Second God checks up on our repentance. Our repentance is not about regret and remorse for things gone wrong but a change of life that we are constantly seeking to make. We are to be serious about tracking down and turning away from all the false steps of our past. Remember the Iona Community interpretation of the Lord’s Prayer when we said: Forgive us what we owe to you, as we have also forgiven those who owe anything to us. We ask for forgiveness but we also ask for help to change.
Third God checks up on our love. Love is the most basic command of God for life and the one that we all have the most difficulty with - whether it be love of neighbour or enemy or even self. Our checkup is a way to be more conscious of how we are seeking to express our love to God, our love to neighbour or stranger and even of how we are approaching the love of our own self - the person we are in God’s eyes.
Fourth God checks up on our humility. Packer describes humility as honest realism and realistic honesty. Genuine humility comes from a desire in us to be Godward in direction and to let that mind that was in Christ Jesus – to quote Paul – be the same mind that is in us. When we invite God’s help in self-examination we will find ourselves asking questions such as: Am I able to joyfully perform tasks in my church that have little or no visibility? Do I regularly credit others for their contributions? Can I value and enjoy people who are not normally considered respectable? Are my thoughts toward the difficult people in my life infused with grace? Do I honour others with my thoughts, words and actions? As we learn to honestly say yes to questions like these, we are learning humility.
Fifth God checks up on our wisdom. Time spent in reading the Scriptures, meditating on the words, and exploring the meaning of the Scriptures bring to us a depth of wisdom to help us find the way through this life, what life itself is meant to be and how to cope with life, its ups and downs. Wisdom helps us to form strategies, calculate consequences, channel passions, discern and avoid foolishness and cherish peace and harmony.
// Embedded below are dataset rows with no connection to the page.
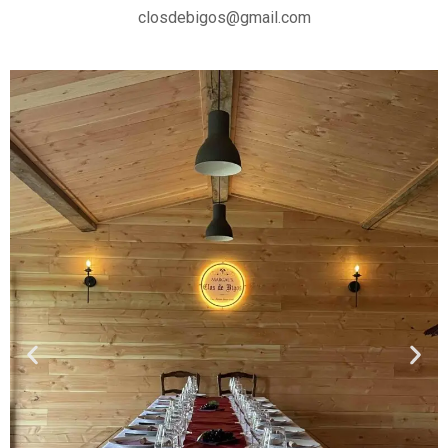
closdebigos@gmail.com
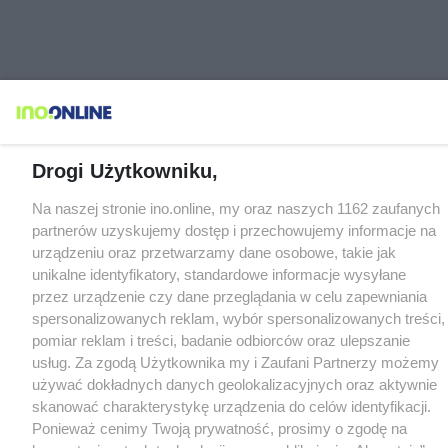
Drogi Użytkowniku,
Na naszej stronie ino.online, my oraz naszych 1162 zaufanych
partnerów uzyskujemy dostęp i przechowujemy informacje na
urządzeniu oraz przetwarzamy dane osobowe, takie jak
unikalne identyfikatory, standardowe informacje wysyłane
przez urządzenie czy dane przeglądania w celu zapewniania
spersonalizowanych reklam, wybór spersonalizowanych treści,
pomiar reklam i treści, badanie odbiorców oraz ulepszanie
usług. Za zgodą Użytkownika my i Zaufani Partnerzy możemy
używać dokładnych danych geolokalizacyjnych oraz aktywnie
skanować charakterystykę urządzenia do celów identyfikacji.
Ponieważ cenimy Twoją prywatność, prosimy o zgodę na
Finally God checks up on our focus. When you really think about it, when we invite God to check up on our faith, our repentance, our love, our humility and our wisdom, we are inviting him to check up on our focus. How far have our faith, repentance, love humility and wisdom combined to make us clear-sighted about our goal in life and the priorities it brings. God wants us to discern whether we’ve got life together or whether, as yet, we haven’t. Probably the second is true for most of us but that doesn’t mean that we are done for. It just means that we need to keep trying, to keep being open to God’s checkup, to being open to trusting God to continue drawing us along the path.
We began this message with Psalm 139: “Search me, O God.” The Psalmist knew that he needed God to check him out. He knew that he needed God to examine him so that he could become more aware of his spiritual health and his relationship to God, to himself and to others. The searching of God – the eternal physician – happens as the teachings found in the Scriptures impress themselves upon us and then the indwelling of the Holy Spirit carries those teachings to the depths of our being where they can help us to help ourselves.
A prayer checkup will help us be more focused as we seek to come into the presence of our God and to engage our friend and Lord in honest meaningful conversation. So let us ask God to lead us in the way everlasting; let him search us that we may see what he sees and let him show us what needs to change for the health of our spirit and life. Let us invite God to examine our inner being, the part that no one else sees so we may be led into spiritual health finding our faith enlivened, our desire to follow God deepened and our prayer life strong and engaging. May we not hesitate to go with God!